Baseball’s ninth work stoppage and first in 26 years appears almost certain to start Dec. 2, freezing the free-agent market and threatening the start of spring training in February.
Negotiations have been taking place since last spring, and each side thinks the other has not made proposals that will lead toward an agreement replacing the five-year contract that expires at 11:59 p.m. EST on Dec. 1.
The luxury tax system that started with the 2003 season sunsets with the expiration of the labor contract, with the exception of completing accounting and payments for the 2021 tax year. Uncertainty over the 2022 season probably will cause high-spending clubs to delay reaching pricier player agreements.
Free agents can start signing with any team on the sixth day following the World Series, and this year’s group includes Carlos Correa, Corey Seager, Freddie Freeman, Trevor Story, Max Scherzer, Marcus Semien, Kris Bryant, Anthony Rizzo, Michael Conforto and Kevin Gausman.
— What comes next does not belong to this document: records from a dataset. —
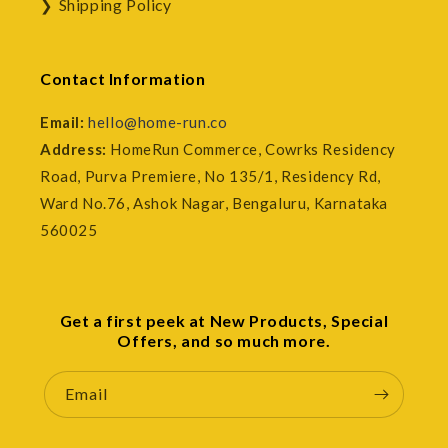
Shipping Policy
Contact Information
Email:
hello@home-run.co
Address:
HomeRun Commerce, Cowrks Residency
Road, Purva Premiere, No 135/1, Residency Rd,
Ward No.76, Ashok Nagar, Bengaluru, Karnataka
560025
Get a first peek at New Products, Special
Offers, and so much more.
Email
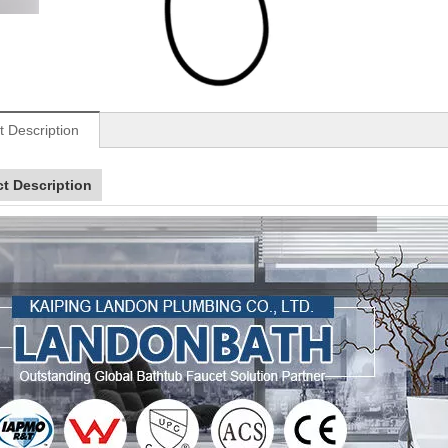
t Description
t Description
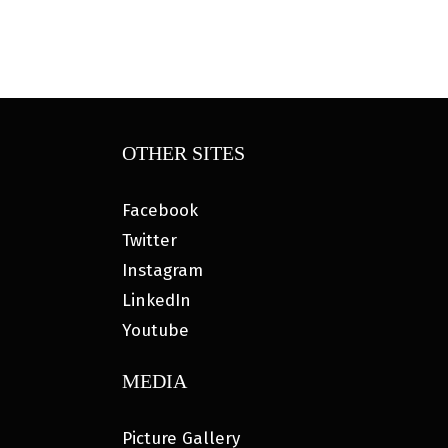
OTHER SITES
Facebook
Twitter
Instagram
LinkedIn
Youtube
MEDIA
Picture Gallery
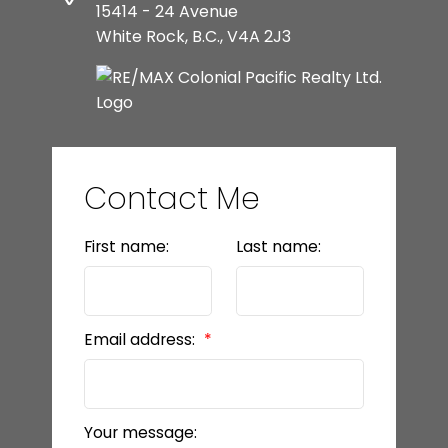
15414 - 24 Avenue
White Rock, B.C., V4A 2J3
Contact Me
First name:
Last name:
Email address:
Your message:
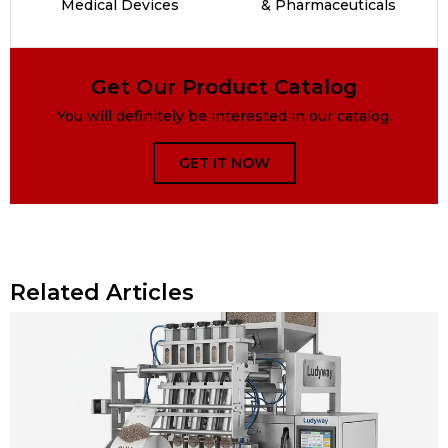
Medical Devices
& Pharmaceuticals
Get Our Product Catalog
You will definitely be interested in our catalog.
GET IT NOW
Related Articles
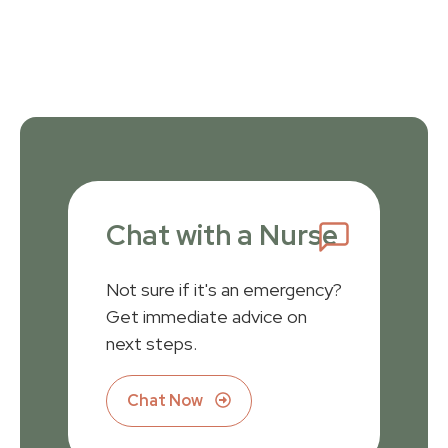
Chat with a Nurse
Not sure if it's an emergency?
Get immediate advice on
next steps.
Chat Now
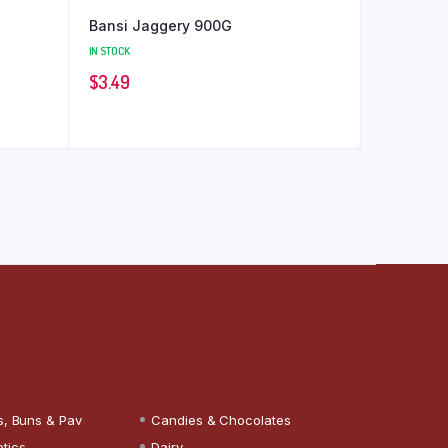
Bansi Jaggery 900G
IN STOCK
$
3.49
s, Buns & Pav
Candies & Chocolates
tics
Dairy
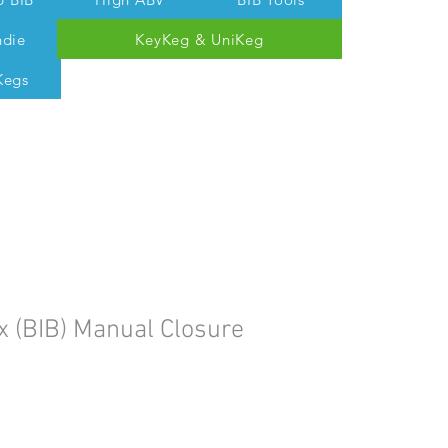
ndie
KeyKeg & UniKeg
Kegs
 Tom @ 07538 687 457
x (BIB) Manual Closure
le
ice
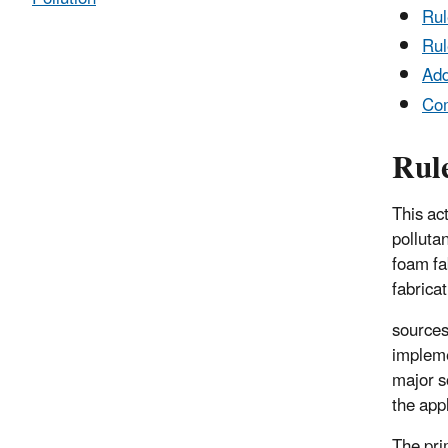
Ru
Rul
Add
Co
Rul
This ac
polluta
foam fab
fabricat
sources
impleme
major s
the app
The pri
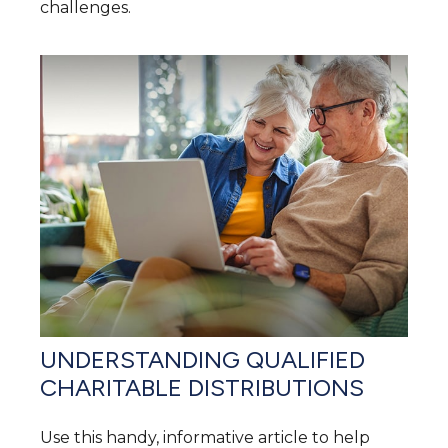
challenges.
UNDERSTANDING QUALIFIED
CHARITABLE DISTRIBUTIONS
Use this handy, informative article to help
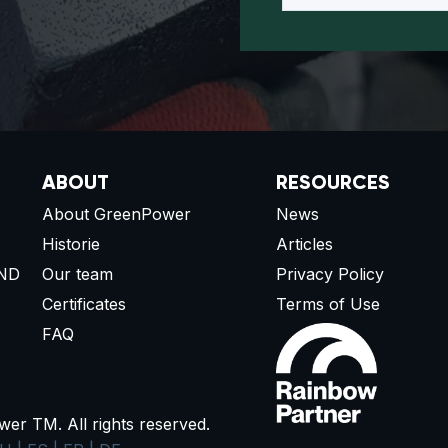
ABOUT
RESOURCES
About GreenPower
News
Historie
Articles
ND
Our team
Privacy Policy
Certificates
Terms of Use
FAQ
r TM. All rights reserved.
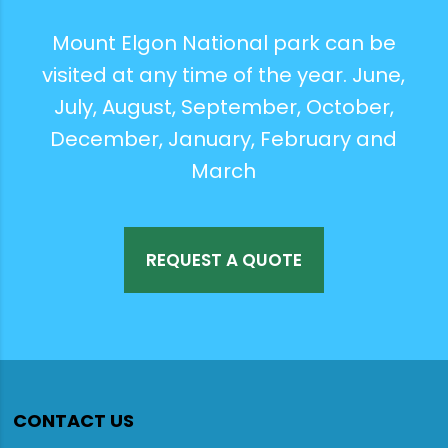
Mount Elgon National park can be
visited at any time of the year. June,
July, August, September, October,
December, January, February and
March
REQUEST A QUOTE
CONTACT US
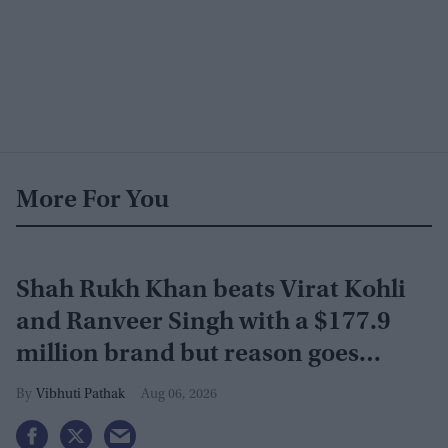
More For You
Shah Rukh Khan beats Virat Kohli
and Ranveer Singh with a $177.9
million brand but reason goes
beyond the box office
Vibhuti Pathak
Aug 06, 2026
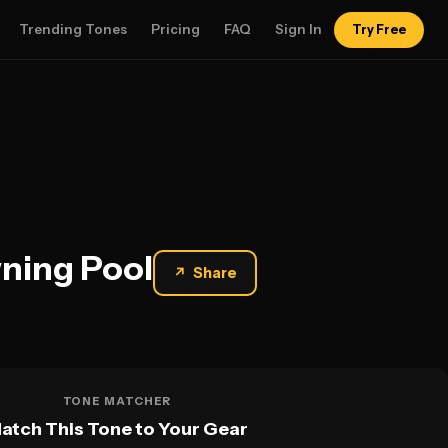
Trending Tones
Pricing
FAQ
Sign In
Try Free
wning Pool
↗
Share
TONE MATCHER
atch This Tone to Your Gear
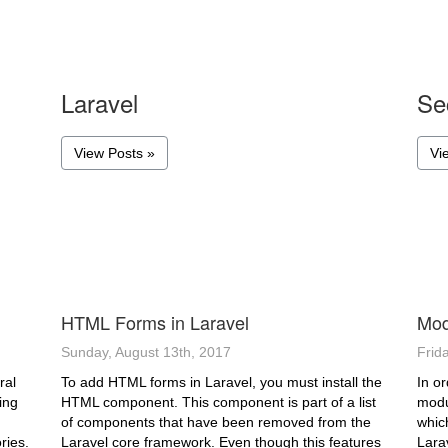
Laravel
Se
View Posts »
Vi
HTML Forms in Laravel
Mod
Sunday, August 13th, 2017
Frid
ral
To add HTML forms in Laravel, you must install the
In or
ing
HTML component. This component is part of a list
modu
of components that have been removed from the
which
ries.
Laravel core framework. Even though this features
Lara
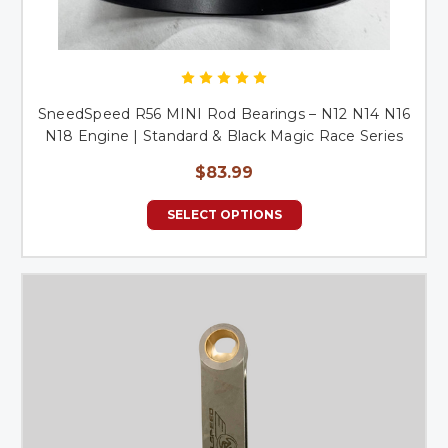
SneedSpeed R56 MINI Rod Bearings – N12 N14 N16
N18 Engine | Standard & Black Magic Race Series
$83.99
SELECT OPTIONS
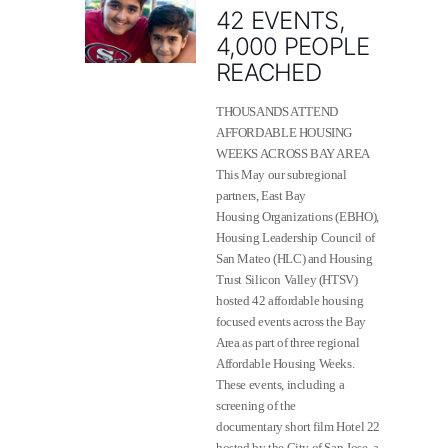
42 EVENTS,
4,000 PEOPLE
REACHED
THOUSANDS ATTEND
AFFORDABLE HOUSING
WEEKS ACROSS BAY AREA
This May our subregional
partners, East Bay
Housing Organizations (EBHO),
Housing Leadership Council of
San Mateo (HLC) and Housing
Trust Silicon Valley (HTSV)
hosted 42 affordable housing
focused events across the Bay
Area as part of three regional
Affordable Housing Weeks.
These events, including a
screening of the
documentary short film Hotel 22
hosted by the City of San Jose, a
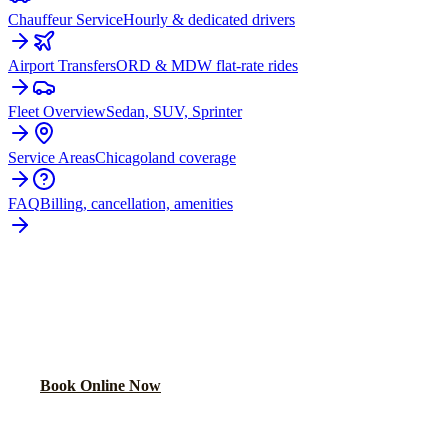
Chauffeur Service
Hourly & dedicated drivers
Airport Transfers
ORD & MDW flat-rate rides
Fleet Overview
Sedan, SUV, Sprinter
Service Areas
Chicagoland coverage
FAQ
Billing, cancellation, amenities
READY TO BOOK YOUR
GOLD
COAST
RIDE?
Lock in your flat rate in 60 seconds. No surge pricing, ever.
Book Online Now
(224) 801-3090
Explore More Services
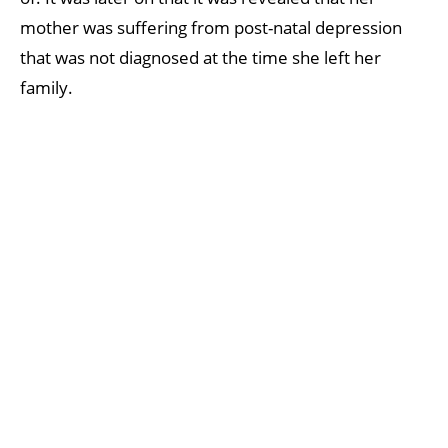
mother was suffering from post-natal depression
that was not diagnosed at the time she left her
family.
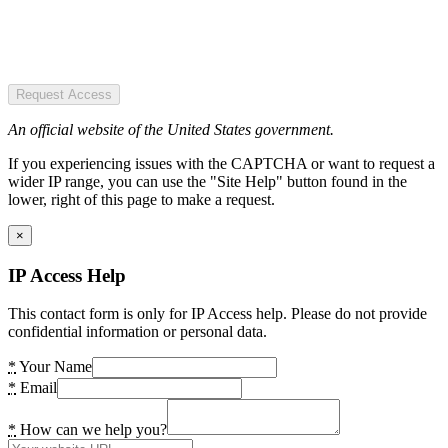
Request Access
An official website of the United States government.
If you experiencing issues with the CAPTCHA or want to request a
wider IP range, you can use the "Site Help" button found in the
lower, right of this page to make a request.
×
IP Access Help
This contact form is only for IP Access help. Please do not provide
confidential information or personal data.
*
Your Name
*
Email
*
How can we help you?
MLB may attempt a signing freeze with the start of a lockout, or the marketplace might grind to a halt on its own, even more pronounced than the slowdowns of the 2017-18 and 2018-19 offseasons.
This lack of pace in negotiations is similar to what occurred in 1989-90, when the agreement expired Dec. 31 and owners announced on Jan. 9 that a lockout would begin Feb. 15 absent an agreement. A deal was reached March 1 and opening day was delayed a week until April 9, causing 78 games to be postponed and rescheduled.
Baseball was interrupted by eight work stoppages from 1972-95, the last a 7 1/2-month strike in 1994-95 that wiped out the World Series for the first time in 90 years. The closest the sport has come to another stoppage was in 2002, when an agreement was reached on Aug. 30 about 3 1/2 hours before players had been set to strike. That marked the first agreement without a stoppage since 1969.